- Opening Delimiter -
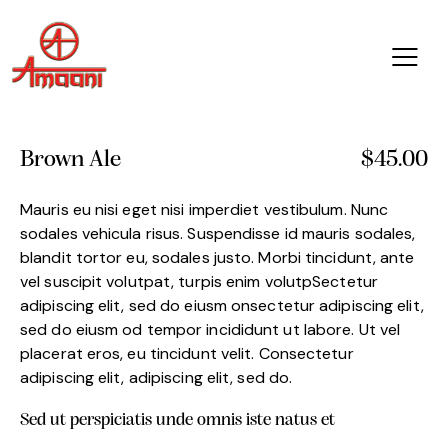
Brown Ale
$45.00
Mauris eu nisi eget nisi imperdiet vestibulum. Nunc
sodales vehicula risus. Suspendisse id mauris sodales,
blandit tortor eu, sodales justo. Morbi tincidunt, ante
vel suscipit volutpat, turpis enim volutpSectetur
adipiscing elit, sed do eiusm onsectetur adipiscing elit,
sed do eiusm od tempor incididunt ut labore. Ut vel
placerat eros, eu tincidunt velit. Consectetur
adipiscing elit, adipiscing elit, sed do.
Sed ut perspiciatis unde omnis iste natus et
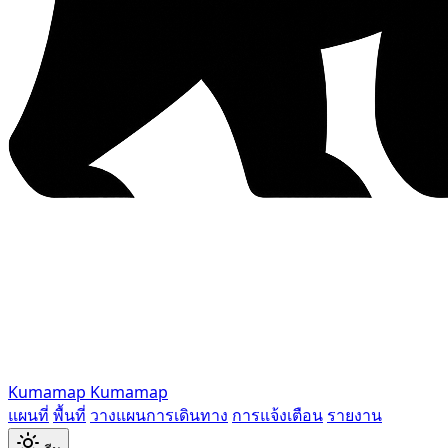
Kumamap
Kumamap
แผนที่
พื้นที่
วางแผนการเดินทาง
การแจ้งเตือน
รายงาน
- Closing Delimiter -
- WHAT NEEDS TO BE DONE -
With the pictures omitted, the records above are to be repeated exactly.

- TASK ANSWER -
Brown Ale
$45.00
Mauris eu nisi eget nisi imperdiet vestibulum. Nunc
sodales vehicula risus. Suspendisse id mauris sodales,
blandit tortor eu, sodales justo. Morbi tincidunt, ante
vel suscipit volutpat, turpis enim volutpSectetur
adipiscing elit, sed do eiusm onsectetur adipiscing elit,
sed do eiusm od tempor incididunt ut labore. Ut vel
placerat eros, eu tincidunt velit. Consectetur
adipiscing elit, adipiscing elit, sed do.
Sed ut perspiciatis unde omnis iste natus et
Kumamap
Kumamap
แผนที่
พื้นที่
วางแผนการเดินทาง
การแจ้งเตือน
รายงาน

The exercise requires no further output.